Ed Mendel
February 27, 2017

Despite a low funding level little changed since massive investment losses nearly a decade go, CalPERS is focusing on avoiding another big loss, not risky attempts to maximize investment earnings.

A shift from stocks and growth investments in September to lower the risk of losses had reduced CalPERS gains by $900 million, the CalPERS board was told on Feb. 13. The post-election market surge has continued since then, increasing the Dow blue-chip average Friday for the 11th day in a row.

CalPERS also sped up its “risk mitigation” policy this month, lowering the trigger for tiny cuts of .05 to .25 percent in the earnings forecast used to discount future pension obligations. Now cuts will occur when annual earnings are 2 percent above the forecast, not 4 percent.

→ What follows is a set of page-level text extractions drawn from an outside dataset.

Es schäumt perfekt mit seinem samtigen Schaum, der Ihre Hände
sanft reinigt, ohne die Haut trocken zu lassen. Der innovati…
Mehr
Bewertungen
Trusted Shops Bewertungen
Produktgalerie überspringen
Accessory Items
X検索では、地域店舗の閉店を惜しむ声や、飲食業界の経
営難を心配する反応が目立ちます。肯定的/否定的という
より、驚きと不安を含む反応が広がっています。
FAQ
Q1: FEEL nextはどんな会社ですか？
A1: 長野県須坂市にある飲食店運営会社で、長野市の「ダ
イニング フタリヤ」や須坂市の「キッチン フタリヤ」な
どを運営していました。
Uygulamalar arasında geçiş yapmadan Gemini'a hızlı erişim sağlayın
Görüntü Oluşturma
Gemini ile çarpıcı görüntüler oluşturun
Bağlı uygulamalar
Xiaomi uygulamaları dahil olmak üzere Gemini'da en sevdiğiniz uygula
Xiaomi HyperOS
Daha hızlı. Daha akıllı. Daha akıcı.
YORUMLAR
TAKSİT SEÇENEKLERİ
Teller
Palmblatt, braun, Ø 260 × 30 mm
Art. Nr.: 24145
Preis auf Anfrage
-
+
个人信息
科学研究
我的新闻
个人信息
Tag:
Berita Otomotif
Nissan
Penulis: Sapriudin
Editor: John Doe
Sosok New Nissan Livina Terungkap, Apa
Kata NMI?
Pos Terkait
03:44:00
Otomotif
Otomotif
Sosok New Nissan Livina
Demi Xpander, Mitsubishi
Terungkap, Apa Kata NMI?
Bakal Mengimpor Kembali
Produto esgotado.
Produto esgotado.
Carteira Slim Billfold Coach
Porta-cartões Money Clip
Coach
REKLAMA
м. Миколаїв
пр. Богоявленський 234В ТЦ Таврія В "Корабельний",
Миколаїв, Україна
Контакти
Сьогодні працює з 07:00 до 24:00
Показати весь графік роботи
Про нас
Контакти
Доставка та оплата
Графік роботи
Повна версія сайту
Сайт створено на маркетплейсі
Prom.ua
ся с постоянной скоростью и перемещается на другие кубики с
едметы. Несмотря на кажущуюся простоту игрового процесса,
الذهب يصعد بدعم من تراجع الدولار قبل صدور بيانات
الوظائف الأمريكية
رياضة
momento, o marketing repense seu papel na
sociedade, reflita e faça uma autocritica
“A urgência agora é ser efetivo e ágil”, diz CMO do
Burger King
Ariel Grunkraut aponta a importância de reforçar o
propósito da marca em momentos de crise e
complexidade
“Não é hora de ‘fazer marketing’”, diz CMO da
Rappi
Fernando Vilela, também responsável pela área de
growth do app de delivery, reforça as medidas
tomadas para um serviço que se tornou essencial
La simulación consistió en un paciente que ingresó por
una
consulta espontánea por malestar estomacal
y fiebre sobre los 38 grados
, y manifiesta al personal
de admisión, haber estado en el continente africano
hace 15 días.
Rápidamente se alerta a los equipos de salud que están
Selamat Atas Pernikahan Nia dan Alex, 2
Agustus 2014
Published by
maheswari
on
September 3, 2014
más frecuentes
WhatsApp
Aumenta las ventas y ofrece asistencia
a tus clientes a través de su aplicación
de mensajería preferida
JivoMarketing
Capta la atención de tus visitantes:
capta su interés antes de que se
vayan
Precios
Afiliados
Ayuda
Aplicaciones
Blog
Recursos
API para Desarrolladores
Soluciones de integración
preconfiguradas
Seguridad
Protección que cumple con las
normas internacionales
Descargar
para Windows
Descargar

Reflecting a major change of outlook, CalPERS lowered its discount rate from 7.5 percent to 7 percent in December, causing a large increase in employer rates to help fill the projected gap created by a lower investment earnings forecast.

The lower discount rate will be phased in over three years, easing the strain on local government budgets from the fourth CalPERS employer rate increase since 2012. The risk mitigation policy was delayed until fiscal 2020, when the discount rate phase-in is complete.

The policy could gradually lower the discount rate by 1 percentage point over several decades. Whether even the smallest incremental rate decrease, .05 percent, would be enough to cause an employer rate increase is “unique to each individual employer,” Scott Terando, CalPERS chief actuary, told the board.

The lower discount rate adopted in December was mainly a response to Wilshire consultants’ view that CalPERS investments were likely to earn 6.2 percent during the next decade, before rebounding to 7.8 percent in the following two decades.

Critics contend that CalPERS and other public pensions have overly optimistic earnings forecasts that conceal massive debt, avoid needed contribution increases, and encourage risky higher-yielding investments that increase the chances of big losses.

The shift to investments with less risk of loss adopted by the California Public Employees Retirement System in September dropped the earnings forecast to 5.8 percent. It looks like a rare attempt at market timing by an extremely long-term investor.

The new short-term investment allocation is intended to remain in place only until CalPERS completes its usual lengthy review, done every four years, and adopts a new allocation next February, taking effect in July 2018.